The Fix for Cross-Robot Navigation Is Simpler Than You Think
The problem with robot navigation is that it's never really portable.

image from FLUX 2.0 Pro
The problem with robot navigation is that it's never really portable. Train a policy on one robot — specific camera, specific chassis height, specific wheel spacing — and that knowledge doesn't transfer cleanly to the next robot, even one with nearly identical specs. Swap in a different camera, change the mounting height by a few centimeters, and the agent that was gracefully threading a warehouse corridor suddenly misjudges distances and starts scraping walls. Deploying a fleet with mixed hardware has meant either collecting expensive multi-robot training data or accepting that you'll spend weeks fine-tuning each new addition.
A team of eight researchers at Shanghai Jiao Tong University and Eastern Institute of Technology, Ningbo, a relatively new Chinese research university, argues there's a simpler path. Their framework, which they call CeRLP (Cross-embodiment Robot Local Planning), was posted as a preprint to arXiv on March 20, 2026. The core idea is elegant in a way that feels obvious in retrospect: if the reason navigation policies fail to generalize is that they see camera-specific representations, the fix is to stop showing them camera images at all.
Here's how it works. A robot's camera produces a depth image — each pixel encodes how far away something is. Monocular depth systems have a known flaw, which is that they're scale-ambiguous: a monocular camera can't tell you whether that shelf is one meter away or three. CeRLP's first contribution is a calibration step, done once per robot configuration, that solves for two parameters using the geometry of the ground plane. Those parameters convert relative depth estimates into real metric distances. The step is robot-specific, but you only run it once.
From there, the depth image — now in actual meters — gets projected into a virtual laser scan, adapted to the height of the camera mounting. The key detail is that this scan looks the same regardless of which camera produced the depth image. A wheeled robot running a fisheye lens and a quadruped with a standard RGB-D sensor, both facing the same corridor, would produce the same virtual scan. The navigation policy never sees the camera. It sees geometry.
The third piece is inherited from prior IEEE Robotics and Automation Letters work from the same lab, a LiDAR-based planner called DRL-DCLP that treated robot body dimensions as explicit inputs to the policy. Wheeled robot, quadruped, wide chassis, narrow chassis — the policy takes the virtual scan plus the dimensions [front length, rear length, width] and navigates accordingly. Different robot means different numbers fed as inputs, not a different model. The policy itself is trained in simulation only and applied to the real world without fine-tuning.
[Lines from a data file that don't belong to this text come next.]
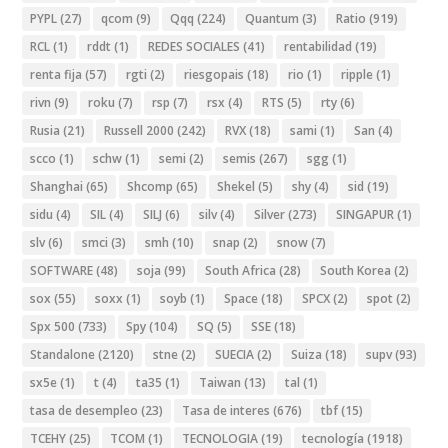
PYPL
(27)
qcom
(9)
Qqq
(224)
Quantum
(3)
Ratio
(919)
RCL
(1)
rddt
(1)
REDES SOCIALES
(41)
rentabilidad
(19)
renta fija
(57)
rgti
(2)
riesgopais
(18)
rio
(1)
ripple
(1)
rivn
(9)
roku
(7)
rsp
(7)
rsx
(4)
RTS
(5)
rty
(6)
Rusia
(21)
Russell 2000
(242)
RVX
(18)
sami
(1)
San
(4)
scco
(1)
schw
(1)
semi
(2)
semis
(267)
sgg
(1)
Shanghai
(65)
Shcomp
(65)
Shekel
(5)
shy
(4)
sid
(19)
sidu
(4)
SIL
(4)
SILJ
(6)
silv
(4)
Silver
(273)
SINGAPUR
(1)
slv
(6)
smci
(3)
smh
(10)
snap
(2)
snow
(7)
SOFTWARE
(48)
soja
(99)
South Africa
(28)
South Korea
(2)
sox
(55)
soxx
(1)
soyb
(1)
Space
(18)
SPCX
(2)
spot
(2)
Spx 500
(733)
Spy
(104)
SQ
(5)
SSE
(18)
Standalone
(2120)
stne
(2)
SUECIA
(2)
Suiza
(18)
supv
(93)
sx5e
(1)
t
(4)
ta35
(1)
Taiwan
(13)
tal
(1)
tasa de desempleo
(23)
Tasa de interes
(676)
tbf
(15)
TCEHY
(25)
TCOM
(1)
TECNOLOGIA
(19)
tecnología
(1918)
That combination — offline calibration, virtual scan abstraction, dimension-configurable RL — is what the authors say enables zero-shot transfer across robot types. In real-world experiments, they tested point-to-point navigation and vision-language navigation tasks across multiple robot platforms. The paper claims CeRLP outperforms baseline methods in simulation across success rates and obstacle avoidance metrics.
The team also addressed something that doesn't get enough attention in robot navigation research: the gap between high-level language commands and physical obstacle awareness. Most vision-language navigation systems, as the paper notes, treat robots as point masses and ignore collision risk at the local level. CeRLP is designed to plug in beneath any VLN planner as the physical safety layer — the part that actually keeps the robot from walking into things while the language model is thinking about where it wants to go.
Context matters for evaluating the "first" framing in the paper. The corresponding author, Wei Zhang, an assistant professor at EIT Ningbo who received his PhD from National University of Singapore in 2021, and his collaborators are working in territory that has gotten crowded fast. The General Navigation Models (GNM) project out of Stanford and UC Berkeley took the opposite philosophical approach — curate 60-plus hours of navigation data across six robots and train a general policy directly on the diversity. GNM works, but it can't reliably account for unrepresented robot footprints in tight spaces, since the policy has no explicit geometry model.
More directly comparable: a team at Alibaba's AMAP computer vision lab published CE-Nav in October 2025 — five months before CeRLP — which also targets cross-embodiment local navigation without large-scale multi-robot data. CE-Nav uses a two-stage approach combining imitation learning and reinforcement learning with normalizing flow, and has released its code publicly. CE-Nav tests on quadrupeds, bipeds, and quadrotors. The claim that CeRLP is the "first visual-based local planning framework" for cross-embodiment deployment without large datasets deserves some scrutiny given that overlap, even if the technical approaches are architecturally distinct.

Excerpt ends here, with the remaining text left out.